• Extracted data

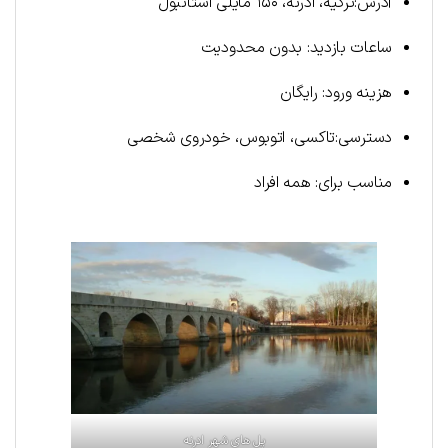
آدرس:ترکیه، ادرنه، ۱۵۰ مایلی استانبول
ساعات بازدید: بدون محدودیت
هزینه ورود: رایگان
دسترسی:تاکسی، اتوبوس، خودروی شخصی
مناسب برای: همه افراد
پل های شهر ادرنه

• Exercise objective
Lines above with the string "ادرنه" need to be found and copied.

• Result for this task
آدرس:ترکیه، ادرنه، ۱۵۰ مایلی استانبول
پل های شهر ادرنه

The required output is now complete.